** DATA FOR THE TASK follows **
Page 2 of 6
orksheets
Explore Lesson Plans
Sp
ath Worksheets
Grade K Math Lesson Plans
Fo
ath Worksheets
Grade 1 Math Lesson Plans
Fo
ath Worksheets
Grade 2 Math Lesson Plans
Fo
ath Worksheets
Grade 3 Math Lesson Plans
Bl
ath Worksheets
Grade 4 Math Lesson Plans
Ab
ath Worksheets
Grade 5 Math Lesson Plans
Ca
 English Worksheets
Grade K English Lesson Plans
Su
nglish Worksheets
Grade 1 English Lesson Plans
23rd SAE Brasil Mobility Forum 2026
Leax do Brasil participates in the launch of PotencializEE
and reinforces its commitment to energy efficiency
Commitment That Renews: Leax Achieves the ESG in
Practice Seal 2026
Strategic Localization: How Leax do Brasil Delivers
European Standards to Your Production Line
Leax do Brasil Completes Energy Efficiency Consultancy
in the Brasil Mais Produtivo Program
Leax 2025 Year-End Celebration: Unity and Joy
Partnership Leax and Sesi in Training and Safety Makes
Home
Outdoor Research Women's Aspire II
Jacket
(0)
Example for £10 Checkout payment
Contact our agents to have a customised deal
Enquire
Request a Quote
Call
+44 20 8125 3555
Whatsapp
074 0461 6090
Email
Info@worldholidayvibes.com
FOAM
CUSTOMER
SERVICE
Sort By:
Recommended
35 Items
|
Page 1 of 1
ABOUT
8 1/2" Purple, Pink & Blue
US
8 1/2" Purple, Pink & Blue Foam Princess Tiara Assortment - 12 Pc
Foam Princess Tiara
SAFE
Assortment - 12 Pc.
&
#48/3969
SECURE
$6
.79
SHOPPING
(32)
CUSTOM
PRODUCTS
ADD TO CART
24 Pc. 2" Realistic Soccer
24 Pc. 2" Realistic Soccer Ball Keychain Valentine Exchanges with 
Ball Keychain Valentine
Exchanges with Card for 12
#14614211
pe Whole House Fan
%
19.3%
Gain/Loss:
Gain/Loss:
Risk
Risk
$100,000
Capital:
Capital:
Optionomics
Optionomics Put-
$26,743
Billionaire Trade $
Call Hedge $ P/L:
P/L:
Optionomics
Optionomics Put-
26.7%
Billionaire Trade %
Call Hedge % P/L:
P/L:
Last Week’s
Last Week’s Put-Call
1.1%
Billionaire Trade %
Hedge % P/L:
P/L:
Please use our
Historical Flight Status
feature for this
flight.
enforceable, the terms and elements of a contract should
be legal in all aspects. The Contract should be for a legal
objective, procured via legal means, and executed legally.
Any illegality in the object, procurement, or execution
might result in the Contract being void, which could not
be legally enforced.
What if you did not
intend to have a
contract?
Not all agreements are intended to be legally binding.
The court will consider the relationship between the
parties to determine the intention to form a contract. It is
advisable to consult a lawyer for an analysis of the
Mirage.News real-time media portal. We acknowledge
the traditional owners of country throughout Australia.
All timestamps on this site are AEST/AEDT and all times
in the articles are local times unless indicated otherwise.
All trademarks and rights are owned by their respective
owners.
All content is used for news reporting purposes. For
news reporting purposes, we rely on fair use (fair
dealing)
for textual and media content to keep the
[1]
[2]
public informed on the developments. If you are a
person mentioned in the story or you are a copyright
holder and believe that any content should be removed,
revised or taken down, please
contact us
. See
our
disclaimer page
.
** End of DATA FOR THE TASK **
Output all of the records above exactly as they appear.

Page 2 of 6
orksheets
Explore Lesson Plans
Sp
ath Worksheets
Grade K Math Lesson Plans
Fo
ath Worksheets
Grade 1 Math Lesson Plans
Fo
ath Worksheets
Grade 2 Math Lesson Plans
Fo
ath Worksheets
Grade 3 Math Lesson Plans
Bl
ath Worksheets
Grade 4 Math Lesson Plans
Ab
ath Worksheets
Grade 5 Math Lesson Plans
Ca
 English Worksheets
Grade K English Lesson Plans
Su
nglish Worksheets
Grade 1 English Lesson Plans
23rd SAE Brasil Mobility Forum 2026
Leax do Brasil participates in the launch of PotencializEE
and reinforces its commitment to energy efficiency
Commitment That Renews: Leax Achieves the ESG in
Practice Seal 2026
Strategic Localization: How Leax do Brasil Delivers
European Standards to Your Production Line
Leax do Brasil Completes Energy Efficiency Consultancy
in the Brasil Mais Produtivo Program
Leax 2025 Year-End Celebration: Unity and Joy
Partnership Leax and Sesi in Training and Safety Makes
Home
Outdoor Research Women's Aspire II
Jacket
(0)
Example for £10 Checkout payment
Contact our agents to have a customised deal
Enquire
Request a Quote
Call
+44 20 8125 3555
Whatsapp
074 0461 6090
Email
Info@worldholidayvibes.com
FOAM
CUSTOMER
SERVICE
Sort By:
Recommended
35 Items
|
Page 1 of 1
ABOUT
8 1/2" Purple, Pink & Blue
US
8 1/2" Purple, Pink & Blue Foam Princess Tiara Assortment - 12 Pc
Foam Princess Tiara
SAFE
Assortment - 12 Pc.
&
#48/3969
SECURE
$6
.79
SHOPPING
(32)
CUSTOM
PRODUCTS
ADD TO CART
24 Pc. 2" Realistic Soccer
24 Pc. 2" Realistic Soccer Ball Keychain Valentine Exchanges with 
Ball Keychain Valentine
Exchanges with Card for 12
#14614211
pe Whole House Fan
%
19.3%
Gain/Loss:
Gain/Loss:
Risk
Risk
$100,000
Capital:
Capital:
Optionomics
Optionomics Put-
$26,743
Billionaire Trade $
Call Hedge $ P/L:
P/L:
Optionomics
Optionomics Put-
26.7%
Billionaire Trade %
Call Hedge % P/L:
P/L:
Last Week’s
Last Week’s Put-Call
1.1%
Billionaire Trade %
Hedge % P/L:
P/L:
Please use our
Historical Flight Status
feature for this
flight.
enforceable, the terms and elements of a contract should
be legal in all aspects. The Contract should be for a legal
objective, procured via legal means, and executed legally.
Any illegality in the object, procurement, or execution
might result in the Contract being void, which could not
be legally enforced.
What if you did not
intend to have a
contract?
Not all agreements are intended to be legally binding.
The court will consider the relationship between the
parties to determine the intention to form a contract. It is
advisable to consult a lawyer for an analysis of the
Mirage.News real-time media portal. We acknowledge
the traditional owners of country throughout Australia.
All timestamps on this site are AEST/AEDT and all times
in the articles are local times unless indicated otherwise.
All trademarks and rights are owned by their respective
owners.
All content is used for news reporting purposes. For
news reporting purposes, we rely on fair use (fair
dealing)
for textual and media content to keep the
[1]
[2]
public informed on the developments. If you are a
person mentioned in the story or you are a copyright
holder and believe that any content should be removed,
revised or taken down, please
contact us
. See
our
disclaimer page
.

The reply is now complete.